◆ Task to carry out
Return every line from the records below with the string "Business".

◆ Provided material

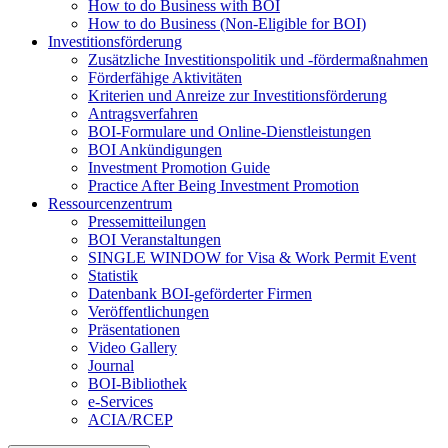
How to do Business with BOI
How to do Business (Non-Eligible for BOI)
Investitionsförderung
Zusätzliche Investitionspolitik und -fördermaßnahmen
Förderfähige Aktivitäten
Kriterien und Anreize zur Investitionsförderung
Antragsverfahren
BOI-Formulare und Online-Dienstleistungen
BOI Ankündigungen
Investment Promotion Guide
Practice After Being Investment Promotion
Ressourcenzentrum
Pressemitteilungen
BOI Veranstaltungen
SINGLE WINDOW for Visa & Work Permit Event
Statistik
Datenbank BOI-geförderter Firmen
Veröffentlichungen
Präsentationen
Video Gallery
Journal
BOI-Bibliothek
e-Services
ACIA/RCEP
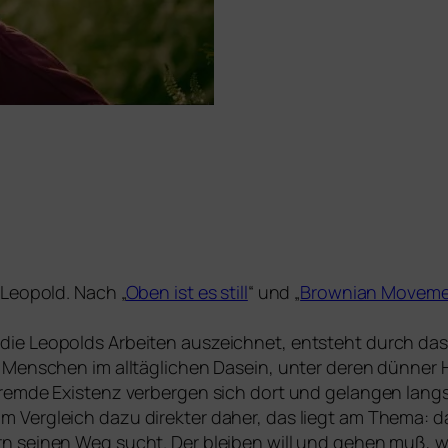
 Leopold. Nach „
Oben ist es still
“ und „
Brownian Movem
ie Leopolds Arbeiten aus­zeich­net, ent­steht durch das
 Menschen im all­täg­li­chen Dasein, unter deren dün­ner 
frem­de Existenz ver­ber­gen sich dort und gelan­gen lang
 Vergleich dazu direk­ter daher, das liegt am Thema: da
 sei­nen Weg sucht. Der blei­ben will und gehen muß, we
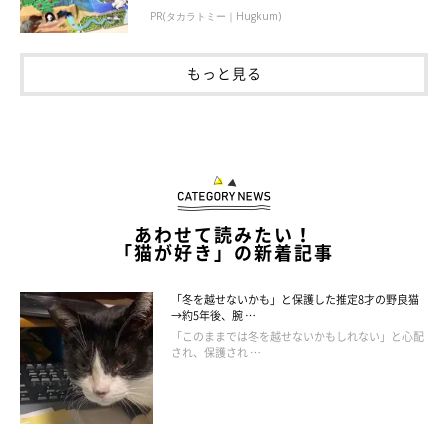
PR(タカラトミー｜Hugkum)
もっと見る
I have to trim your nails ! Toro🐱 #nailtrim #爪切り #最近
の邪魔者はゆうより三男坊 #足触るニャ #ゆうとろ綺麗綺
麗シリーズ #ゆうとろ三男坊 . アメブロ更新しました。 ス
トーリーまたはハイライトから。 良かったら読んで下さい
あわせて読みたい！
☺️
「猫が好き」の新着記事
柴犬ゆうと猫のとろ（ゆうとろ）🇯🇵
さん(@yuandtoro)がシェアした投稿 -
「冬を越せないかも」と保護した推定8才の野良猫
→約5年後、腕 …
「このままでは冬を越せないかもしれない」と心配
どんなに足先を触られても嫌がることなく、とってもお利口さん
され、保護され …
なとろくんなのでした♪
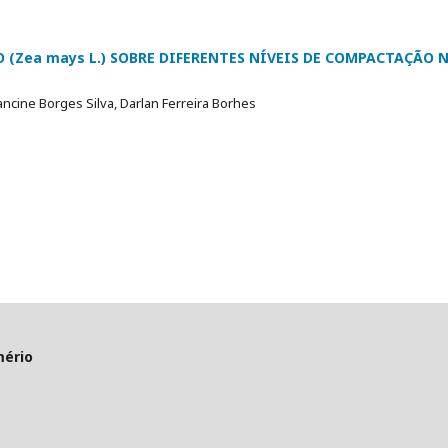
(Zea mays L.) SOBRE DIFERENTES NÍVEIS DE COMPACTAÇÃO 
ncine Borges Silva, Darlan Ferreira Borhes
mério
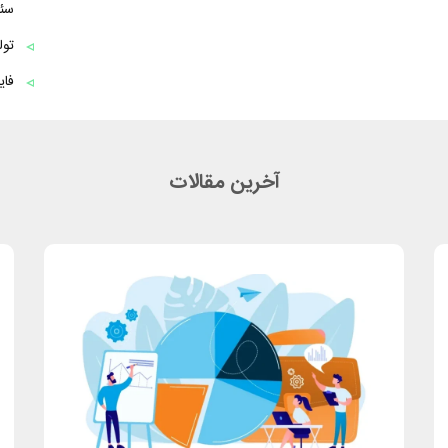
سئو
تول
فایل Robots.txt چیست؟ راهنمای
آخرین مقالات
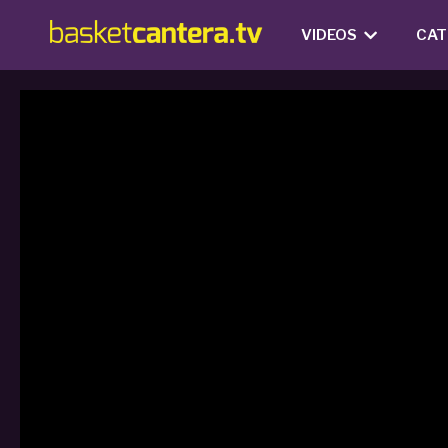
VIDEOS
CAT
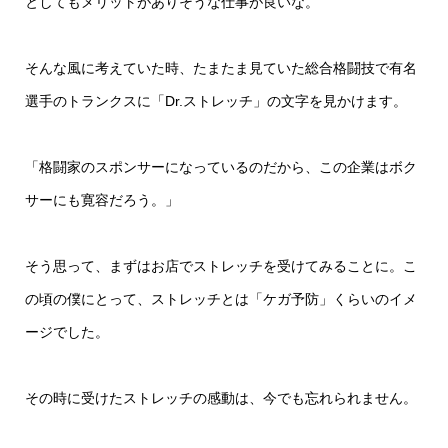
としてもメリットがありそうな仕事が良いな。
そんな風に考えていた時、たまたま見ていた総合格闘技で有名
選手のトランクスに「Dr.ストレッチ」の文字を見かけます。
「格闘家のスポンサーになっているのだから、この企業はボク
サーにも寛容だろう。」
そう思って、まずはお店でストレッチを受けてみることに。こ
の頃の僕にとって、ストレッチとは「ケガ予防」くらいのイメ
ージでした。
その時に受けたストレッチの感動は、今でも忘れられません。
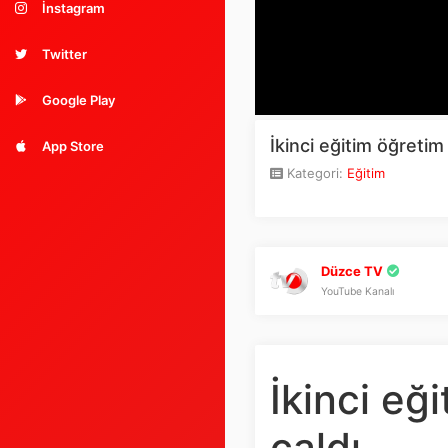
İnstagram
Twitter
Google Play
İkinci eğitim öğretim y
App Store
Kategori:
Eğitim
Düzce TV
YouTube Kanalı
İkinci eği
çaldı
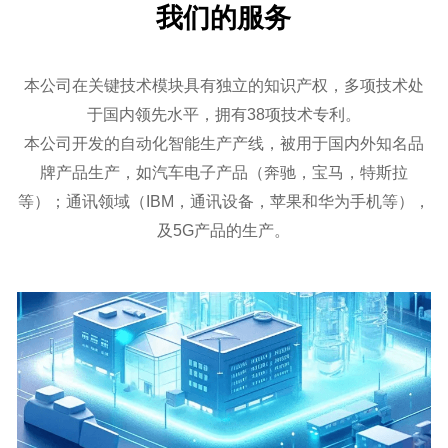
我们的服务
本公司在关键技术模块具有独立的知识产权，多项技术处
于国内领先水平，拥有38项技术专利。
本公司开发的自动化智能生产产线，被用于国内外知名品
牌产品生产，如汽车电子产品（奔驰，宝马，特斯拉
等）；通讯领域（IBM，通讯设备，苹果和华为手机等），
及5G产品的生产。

--

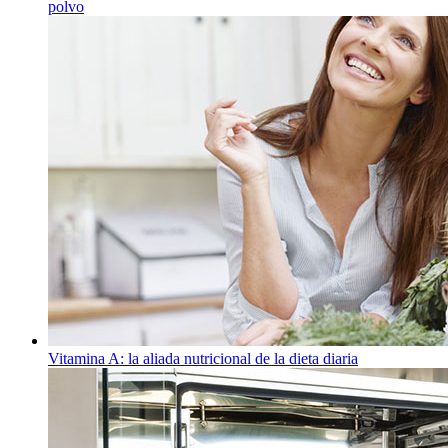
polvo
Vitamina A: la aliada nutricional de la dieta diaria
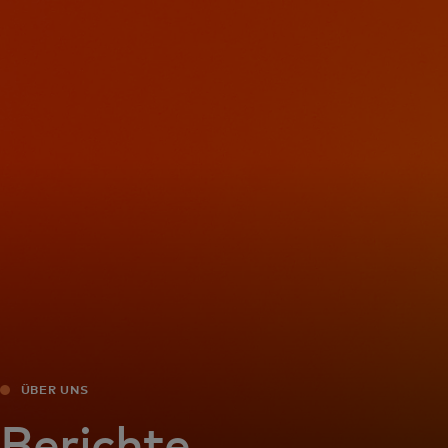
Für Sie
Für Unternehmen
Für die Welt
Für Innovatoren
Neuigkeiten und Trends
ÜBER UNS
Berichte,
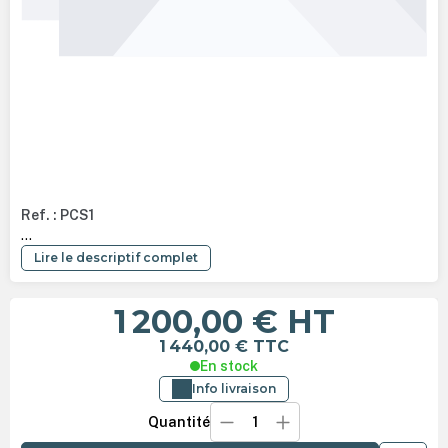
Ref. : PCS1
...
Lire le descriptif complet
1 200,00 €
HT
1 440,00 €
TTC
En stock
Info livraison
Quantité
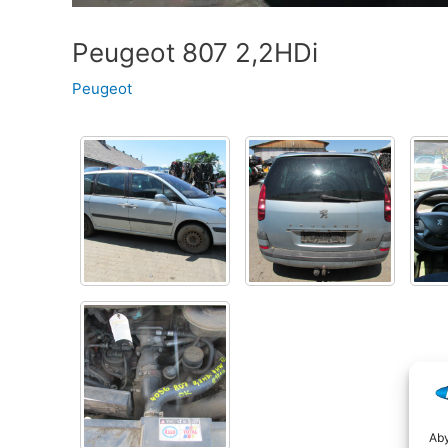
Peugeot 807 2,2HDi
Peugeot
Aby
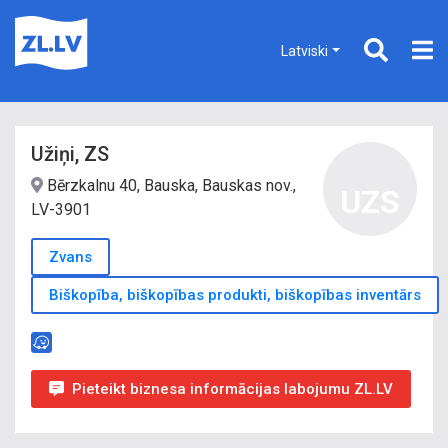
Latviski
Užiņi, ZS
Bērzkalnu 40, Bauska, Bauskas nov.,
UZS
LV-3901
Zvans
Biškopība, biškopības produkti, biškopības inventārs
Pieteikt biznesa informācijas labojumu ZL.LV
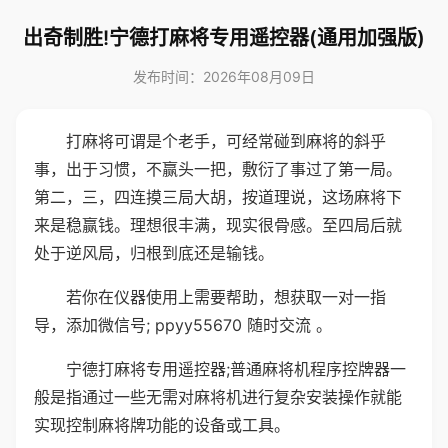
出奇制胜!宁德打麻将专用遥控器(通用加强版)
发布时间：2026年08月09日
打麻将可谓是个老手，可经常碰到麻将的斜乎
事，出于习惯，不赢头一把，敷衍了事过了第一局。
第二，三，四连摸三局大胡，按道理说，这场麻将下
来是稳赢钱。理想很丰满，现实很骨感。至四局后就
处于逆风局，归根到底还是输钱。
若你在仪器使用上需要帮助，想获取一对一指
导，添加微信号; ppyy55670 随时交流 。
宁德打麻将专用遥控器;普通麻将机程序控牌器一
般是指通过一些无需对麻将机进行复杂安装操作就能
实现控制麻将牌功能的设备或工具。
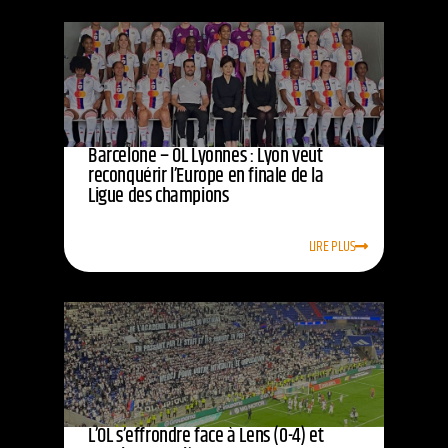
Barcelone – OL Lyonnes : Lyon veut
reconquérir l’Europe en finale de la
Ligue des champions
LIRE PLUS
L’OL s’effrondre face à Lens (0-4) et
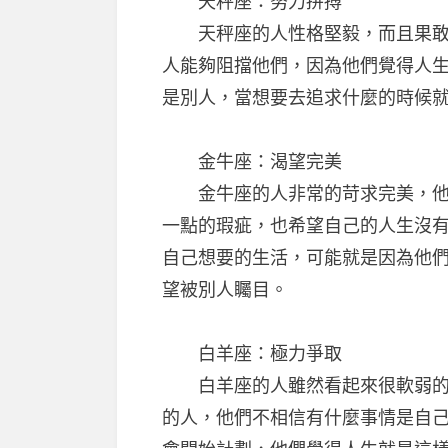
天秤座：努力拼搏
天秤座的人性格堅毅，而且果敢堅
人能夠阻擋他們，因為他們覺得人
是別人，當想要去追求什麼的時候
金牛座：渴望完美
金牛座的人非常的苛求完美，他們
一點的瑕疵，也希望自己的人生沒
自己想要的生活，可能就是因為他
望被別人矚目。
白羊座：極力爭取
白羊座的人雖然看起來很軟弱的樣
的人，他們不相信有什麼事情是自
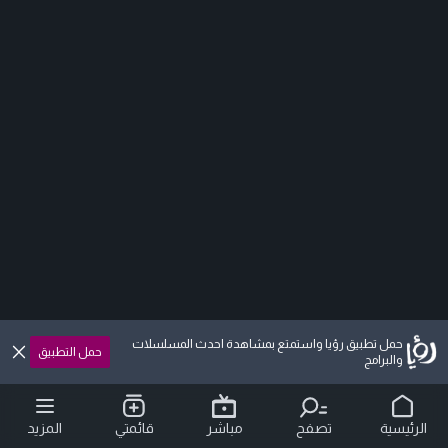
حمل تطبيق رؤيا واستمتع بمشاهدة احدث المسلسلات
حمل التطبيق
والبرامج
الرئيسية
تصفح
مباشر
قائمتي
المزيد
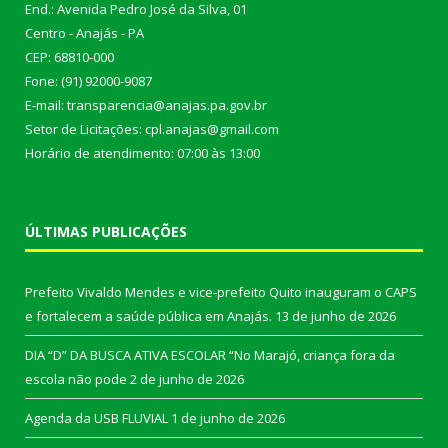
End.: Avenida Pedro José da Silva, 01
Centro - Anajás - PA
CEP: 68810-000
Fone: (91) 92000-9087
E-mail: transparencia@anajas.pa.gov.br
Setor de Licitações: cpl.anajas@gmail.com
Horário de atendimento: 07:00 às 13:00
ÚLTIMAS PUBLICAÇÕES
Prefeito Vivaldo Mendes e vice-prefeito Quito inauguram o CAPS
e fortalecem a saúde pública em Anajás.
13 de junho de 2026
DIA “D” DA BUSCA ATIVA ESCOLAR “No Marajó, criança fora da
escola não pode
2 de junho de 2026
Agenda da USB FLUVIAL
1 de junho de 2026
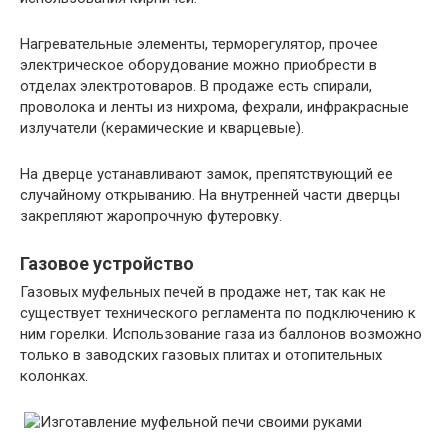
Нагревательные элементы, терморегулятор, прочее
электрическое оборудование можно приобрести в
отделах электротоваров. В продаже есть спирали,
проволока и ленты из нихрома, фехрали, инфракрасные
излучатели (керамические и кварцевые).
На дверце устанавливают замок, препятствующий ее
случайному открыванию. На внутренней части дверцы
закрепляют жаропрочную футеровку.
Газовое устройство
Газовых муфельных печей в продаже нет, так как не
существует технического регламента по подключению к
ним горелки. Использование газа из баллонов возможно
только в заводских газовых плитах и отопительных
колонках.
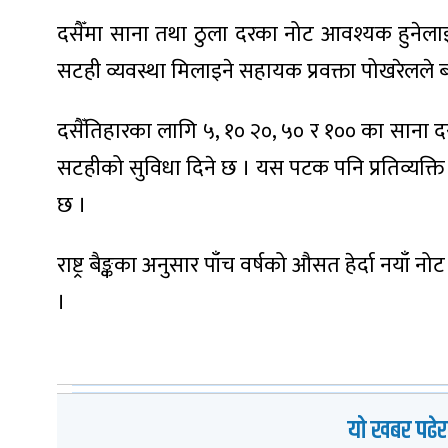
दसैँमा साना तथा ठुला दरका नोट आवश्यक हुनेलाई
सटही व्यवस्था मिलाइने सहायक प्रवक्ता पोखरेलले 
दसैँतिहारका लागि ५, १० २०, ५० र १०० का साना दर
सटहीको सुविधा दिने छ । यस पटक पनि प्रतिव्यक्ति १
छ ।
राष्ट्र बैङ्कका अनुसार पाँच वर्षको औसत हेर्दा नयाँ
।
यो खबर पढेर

◆ Response box
How to do Business with BOI
How to do Business (Non-Eligible for BOI)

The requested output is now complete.